Blair became suddenly animated. "I had a call from Aunt Helen just before you got home. Poor thing, she's so worried about Robert, and upset over what happened." He shook his head. "They had no idea how deep he'd gotten with his gambling debts. Anyway, my grandma helped run a charity that raises money to support homeless kids who want to go to college. Their aim is to buy housing that can be turned into halfway houses for homeless teens. Robert's agreed to sign the house over to Aunt Helen for that purpose."

"That's great news, Chief. I'm sorry the cabin was so badly damaged."

"There'll be some insurance," Blair said philosophically. "It'll pay for some of my school stuff, maybe a holiday in the mountains next summer. We could rent a place."

"Just let me know when." Jim gently swatted Blair's head. "Next time you don't leave home without me."

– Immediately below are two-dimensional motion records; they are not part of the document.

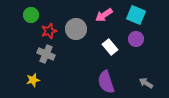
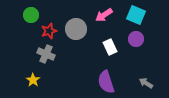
white rectangle: rotated 14 degrees clockwise
yellow star: rotated 24 degrees counterclockwise
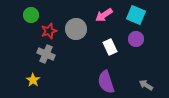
gray arrow: moved 2 px down
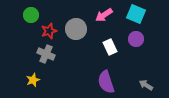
cyan square: moved 1 px up
yellow star: rotated 16 degrees clockwise
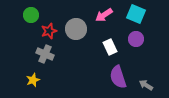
gray cross: moved 1 px left
purple semicircle: moved 12 px right, 5 px up
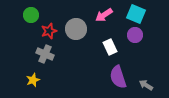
purple circle: moved 1 px left, 4 px up
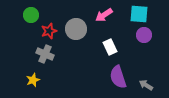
cyan square: moved 3 px right; rotated 18 degrees counterclockwise
purple circle: moved 9 px right
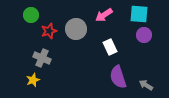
gray cross: moved 3 px left, 4 px down
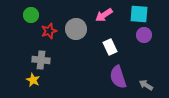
gray cross: moved 1 px left, 2 px down; rotated 18 degrees counterclockwise
yellow star: rotated 24 degrees counterclockwise
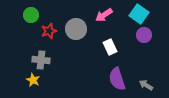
cyan square: rotated 30 degrees clockwise
purple semicircle: moved 1 px left, 2 px down
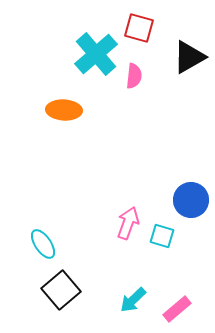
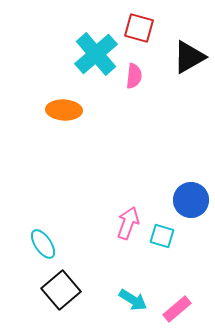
cyan arrow: rotated 104 degrees counterclockwise
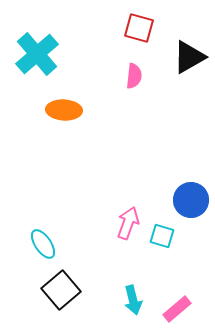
cyan cross: moved 59 px left
cyan arrow: rotated 44 degrees clockwise
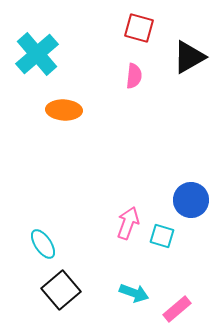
cyan arrow: moved 1 px right, 7 px up; rotated 56 degrees counterclockwise
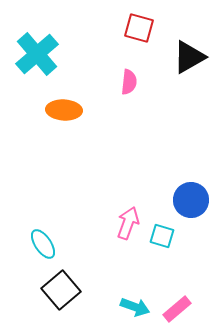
pink semicircle: moved 5 px left, 6 px down
cyan arrow: moved 1 px right, 14 px down
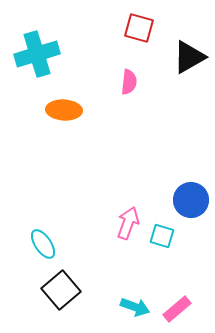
cyan cross: rotated 24 degrees clockwise
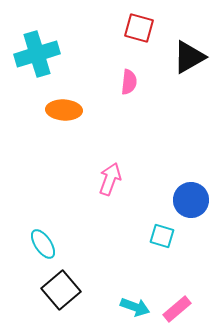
pink arrow: moved 18 px left, 44 px up
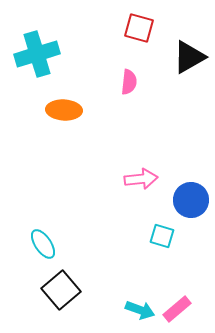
pink arrow: moved 31 px right; rotated 64 degrees clockwise
cyan arrow: moved 5 px right, 3 px down
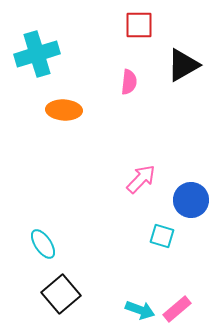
red square: moved 3 px up; rotated 16 degrees counterclockwise
black triangle: moved 6 px left, 8 px down
pink arrow: rotated 40 degrees counterclockwise
black square: moved 4 px down
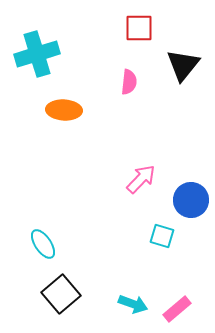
red square: moved 3 px down
black triangle: rotated 21 degrees counterclockwise
cyan arrow: moved 7 px left, 6 px up
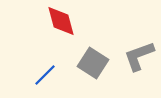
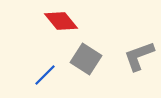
red diamond: rotated 24 degrees counterclockwise
gray square: moved 7 px left, 4 px up
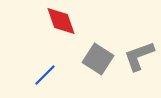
red diamond: rotated 20 degrees clockwise
gray square: moved 12 px right
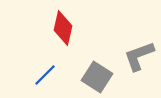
red diamond: moved 2 px right, 7 px down; rotated 32 degrees clockwise
gray square: moved 1 px left, 18 px down
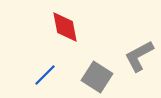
red diamond: moved 2 px right, 1 px up; rotated 24 degrees counterclockwise
gray L-shape: rotated 8 degrees counterclockwise
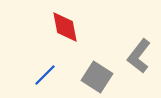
gray L-shape: rotated 24 degrees counterclockwise
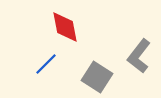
blue line: moved 1 px right, 11 px up
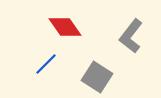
red diamond: rotated 24 degrees counterclockwise
gray L-shape: moved 8 px left, 20 px up
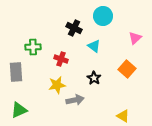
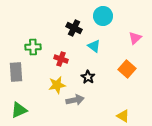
black star: moved 6 px left, 1 px up
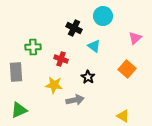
yellow star: moved 3 px left; rotated 18 degrees clockwise
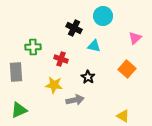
cyan triangle: rotated 24 degrees counterclockwise
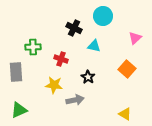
yellow triangle: moved 2 px right, 2 px up
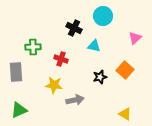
orange square: moved 2 px left, 1 px down
black star: moved 12 px right; rotated 24 degrees clockwise
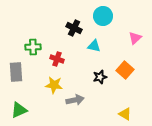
red cross: moved 4 px left
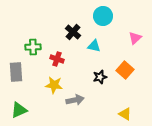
black cross: moved 1 px left, 4 px down; rotated 14 degrees clockwise
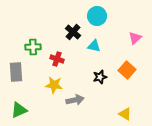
cyan circle: moved 6 px left
orange square: moved 2 px right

"Deal." Blair handed Jim a sheet of paper on which was printed the English translation of the mourner's prayer. Leaning back, Blair closed his eyes and in a melodic, rich tenor began the first prayer.

"Yeetgadal v' yeetkadash sh'mey rabbah Amein
May His great Name grow exalted and sanctified Amen.
B'almah dee v'rah kheer'utey
in the world that He created as He willed.
v' yamleekh malkhutei,b'chahyeykhohn, uv' yohmeykhohn,
May He give reign to His kingship in your lifetimes and in your days,
uv'chahyei d'chohl beyt yisrael,
and in the lifetimes of the entire Family of Israel,
ba'agalah u'veez'man kareev, Amein.
swiftly and soon. Amen.
Amein. Y'hey sh'met rabbah m'varach l'alam u'l'almey almahyah
Amen. May His great Name be blessed forever and ever.
Y'hey sh'met rabbah m'varach l'alam u'l'almey almahyah.
May His great Name be blessed forever and ever.
Yeet'barakh, v' yeesh'tabach, v' yeetpa'ar, v' yeetrohmam, v' yeet'nasei,
Blessed, praised, glorified, exalted, extolled,
v' yeet'hadar, v' yeet'aleh, v' yeet'halal sh'mey d'kudshah b'reekh hoo
mighty, upraised, and lauded be the Name of the Holy One, Blessed is He
b'reekh hoo.
Blessed is He
L'eylah meen kohl beerkhatah v'sheeratah,
beyond any blessing and song,
toosh'b'chatah v'nechematah, da'ameeran b'al'mah, Amein
praise and consolation that are uttered in the world. Amen.


Y'hei shlamah rabbah meen sh'mahyah,v'chahyeem
May there be abundant peace from Heaven, and life
aleynu v'al kohl yisrael, v'eemru: Amein
upon us and upon all Israel. Amen.
Oseh shalom beem'roh'mahv, hoo ya'aseh shalom,
He Who makes peace in His heights, may He make peace,
aleynu v'al kohl yisrael v'eemru: Amein
upon us and upon all Israel. Amen.

Blair opened his eyes and stared for a long moment into the flickering candle light, a solitary tear glistening on his cheek. Finally, he leaned forward and blew out the flame, and reaching out his hand, covered Jim's. "Thanks, Jim, for being here."